In the late 1990s, Minbashian helped build a coalition of 13 environmental groups that wanted to protect old growth forests in the Gifford Pinchot forest of southwestern Washington. Minbashian remembers that the strategy among environmental groups at the time was mainly to file lawsuits in order to stop logging.
“It was pretty effective but it got to a point where we had to say, ‘Litigation is not the ultimate answer, we have to bring people together to find a longer more durable solution,’” Minbashian said.
So Minbashian started organizing with mill owners and local community members in towns like Randall and Packwood, whose economies were struggling because of environmental limits on logging. She organized field trips where environmentalists and community members would spend time in the woods “standing around kicking dirt and telling stories” — and talking about what the future of the forest could look like. They found common ground, ultimately, that allowed for some logging alongside old growth protection, Minbashian said.
“There were some pretty intense moments and harsh words exchanged but the result was that people came together in this very powerful way and the Gifford Pinchot slowly started moving away from a model of old-growth timber sales and moved towards thinning and second growth logging — and getting onboard with restoration goals that protected water quality,” Minbashian said.
Connecting with people
That experience has shaped Minbashian’s views on working with various stakeholders around environmental issues in a community, and it’s what drew Maggie Coon, the founder of MVCC, to Jasmine as a candidate for the job.
“That’s one of the things that she highlighted a lot in our conversations, is her ability to talk to everybody across the spectrum,” Coon said. “Landowners, farmers and ranchers and people who have lived on the land for a long time, to connect with them. She’s someone who really likes other people and listens to them first, before expressing an opinion or a position.”
Minbashian and her husband bought land on Texas Creek 20 years ago and moved to the valley full-time in 2015 with her daughter, who is now 6. She’s an avid horsewoman and serves on the board of Methow Valley Riding Unlimited, where she is involved with therapeutic riding programs for at-risk kids and women recovering from trauma. She’s always seen horsemanship as a way to connect with people of all walks of life.
“Horses don’t care what political party you belong to, what your beliefs are, religion. When you meet someone else who’s a horse person, there’s some mutual respect that happens, and a common language that we can share. There’s an instant connection,” Minbashian said.
As she looks to the future of the MVCC, Minbashian says she’ll be focusing on getting the next generation of citizens involved on issues like climate change and how to make the valley more resilient to the changes ahead.
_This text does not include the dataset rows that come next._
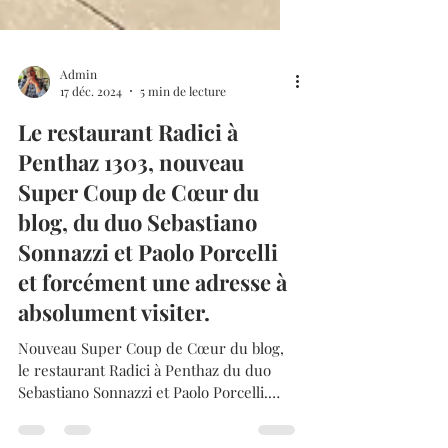
Admin
17 déc. 2024
5 min de lecture
Le restaurant Radici à
Penthaz 1303, nouveau
Super Coup de Cœur du
blog, du duo Sebastiano
Sonnazzi et Paolo Porcelli
et forcément une adresse à
absolument visiter.
Nouveau Super Coup de Cœur du blog,
le restaurant Radici à Penthaz du duo
Sebastiano Sonnazzi et Paolo Porcelli.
She says it comes down to two big issues: fire and water. There are certain things that are inevitable, like the increase of fire cycles and longer, hotter fire seasons. Combine that with a reduction in snowpack and more drought in the years ahead, and Minbashian says there are some tough decisions that will have to be made.
“It comes back to bringing people together and having those conversations and maintaining a culture of respect. It’s a tall order but if it can be done anywhere, it can be done here in the Methow,” Minbashian said. “I think everyone involved with MVCC honors that culture of respect in the community so it’s a matter of creating opportunities to build those bridges, and that’s what I love to do.”